A dominant symbol is a processual unity of word, semiotic transformation of an object of mediation, and action. It is structured as a relation that mediates a dynamic order of reality. Each symbolic feature is formed in such a way as to be a relational structure that binds two or more polarities to each other. As a unity, the religious symbol is generated within the dynamic of a relation between the subject and God, or an ultimate reality that has the capacity to condition the life of the subject. In their complex temporal features, symbols are the work of reason and the structures of perception, the dynamics of value, and the form of action in an intentional condition that comes into being when a constitutive relation between polar subjects appears as a new possibility or a new necessity.
In this sense, religious symbols are structures that are formed in the course of action and in the elaboration of experience. Symbol formation is present in the mental activity of the individual from the earliest stages; it is the way by which the relation with reality is established. But the temporal analysis of the type of processual structures that are differentiated by the religious symbol shows that the relation may not be defined simply in terms of subjectivity or in terms of intersubjective exchange. The central structure of a religious symbol defines the condition itself of "being in relation," the condition that shall be called intentionality or intentional bond; a symbol articulates the effective relation that conditions the life of the intentional subjects.
Symbols differentiate the direct expression and performance of the bond that relates the subject with the intentional object. The symbolic bond has a polar structure: It is constituted both by the orientation of the subject toward the object and by the way in which the object is determinant and active in the intentional life of the subject. The symbol is also performative because it elaborates the cognitive and dynamic structure of the intentional relation itself.
Symbolic time in its specifically religious form is the result of a temporal elaboration of the intentional exchange with an ultimate reality. This temporal elaboration represents a dynamic, generative process. In fact, symbols are temporally correlated in such a way as to constitute the nascent state of a bond with an intentional reality and to resolve unviable conditions in that relation. This article shall call the temporal development and articulation of symbols within a symbolic system the figura.

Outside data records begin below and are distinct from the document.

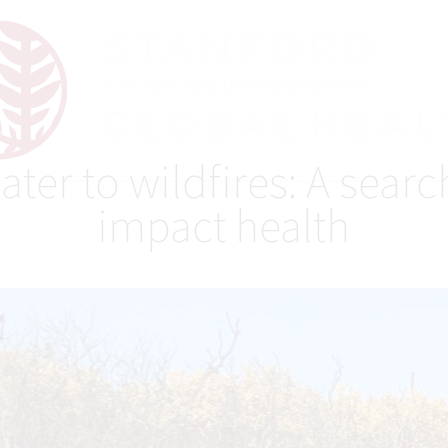
r to wildfires: A search
impact health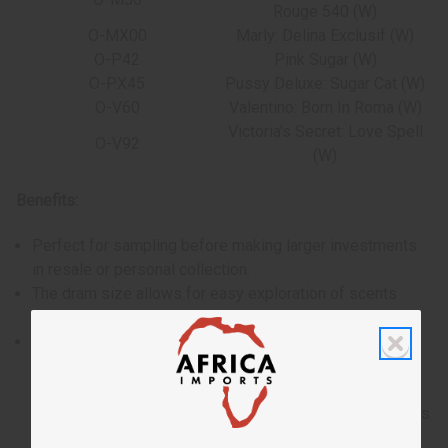
Rouge 540 (W)
O-MX00
Marly: Delina Exclusif (W)
O-P42
Pink Sugar (W)
O-PX45
Pussy Deluxe: Sugar Cat (W)
O-V60
Valentino: Born In Roma (W)
Victoria's Secret: Love Spell
O-V92
(W)
Benefits:
Perfect for sampling before making larger investments
in resale or personal collection.
The dram size allows for easy exploration of scents
without a significant upfront investment.
Crafted with high-quality ingredients for a lasting and
enjoyable fragrance experience.
Please note, the selection of oils may change without
notice, offering the opportunity to discover new favorites
and experience the full range of women's fragrances.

As the specific modality of the bond, a religious "public" symbol and the figura have a temporally complex structure. The symbol does not define exclusively or simply a subjective or intersubjective perception of and orientation toward a significant reality. Nor does the symbol, as the synthesis of the intentional process of a bipolar dynamic, present merely the synthetic form of probability of a logical inference. Instead, being the structure that defines the dynamic of an effective relation of the intentional bond, the "public" symbol is a temporal relation of relations in the sense that it defines the transformation by which the subjective perception emerges into a form of reciprocity, which is constitutive of an intentional bond.

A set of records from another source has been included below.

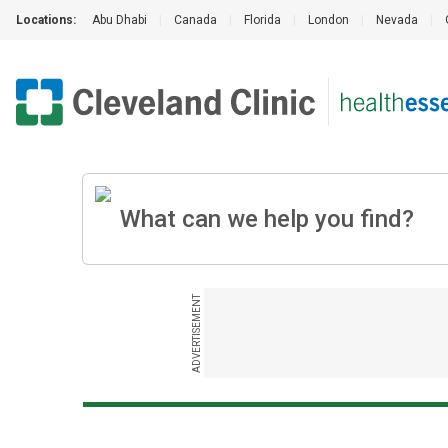
Locations:
Abu Dhabi
|
Canada
|
Florida
|
London
|
Nevada
|
ADVERTISEMENT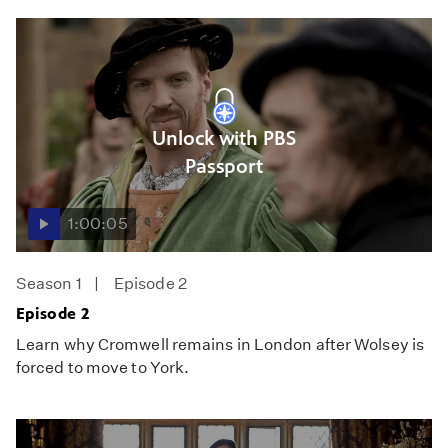
Unlock with PBS
Passport
1:00:05
Season 1
Episode 2
Episode 2
Learn why Cromwell remains in London after Wolsey is
forced to move to York.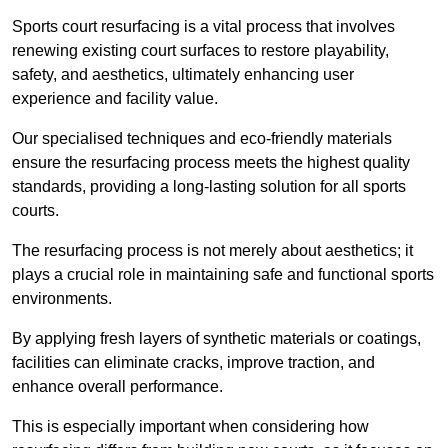
Sports court resurfacing is a vital process that involves
renewing existing court surfaces to restore playability,
safety, and aesthetics, ultimately enhancing user
experience and facility value.
Our specialised techniques and eco-friendly materials
ensure the resurfacing process meets the highest quality
standards, providing a long-lasting solution for all sports
courts.
The resurfacing process is not merely about aesthetics; it
plays a crucial role in maintaining safe and functional sports
environments.
By applying fresh layers of synthetic materials or coatings,
facilities can eliminate cracks, improve traction, and
enhance overall performance.
This is especially important when considering how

This process of transformation to public intentional form corresponds to the epigenesis of a new intentional and social reality and to the cultural creations that have produced, through time, a vital bond. The path from a subjective to a "public" symbol progresses through a symbolic innovation, differentiated by the figura. It traces into specific structures of dominant symbols and into their temporal correlation a sheer sequence from past to future of temporal symbolic modalities, from the original insight to a condition of vital presence to a new structural orientation of action that expresses the time and the creative character of the bond. The religious figura, itself, has an historical formation that has come about through the actions of founders, the creativity of individuals and collective movements that have produced innovation within a tradition of forms of religious relation. The temporal dimension is intrinsic to the public symbol because it corresponds to the dynamic structure of the intentional relation, to its unity and transformation.
Symbols are generated within the intentional relation and constitute necessary structures and functions by which the new reality becomes and remains intentional. Formed within the intentional exchange, symbols are complex facts that differentiate the generative force of relation. They elaborate the internal principle of causality, the order of necessity, and the temporal logic that is stated within an intentional reality.
Because the symbol is both temporal and intentional, it is possible to interpret the symbolic or religious system not primarily as a system of signification, as analogical representation, nor simply as a set of metaphors, but as a processual structure that elaborates the forms of the "condition of being in relation" and the dynamics of the nascent state that is created within the ultimate intentional relation. The connotative and denotative features of signification that the symbol clearly presents may, consequently, be seen to be functions of the primary structure of the symbol as intentional relation.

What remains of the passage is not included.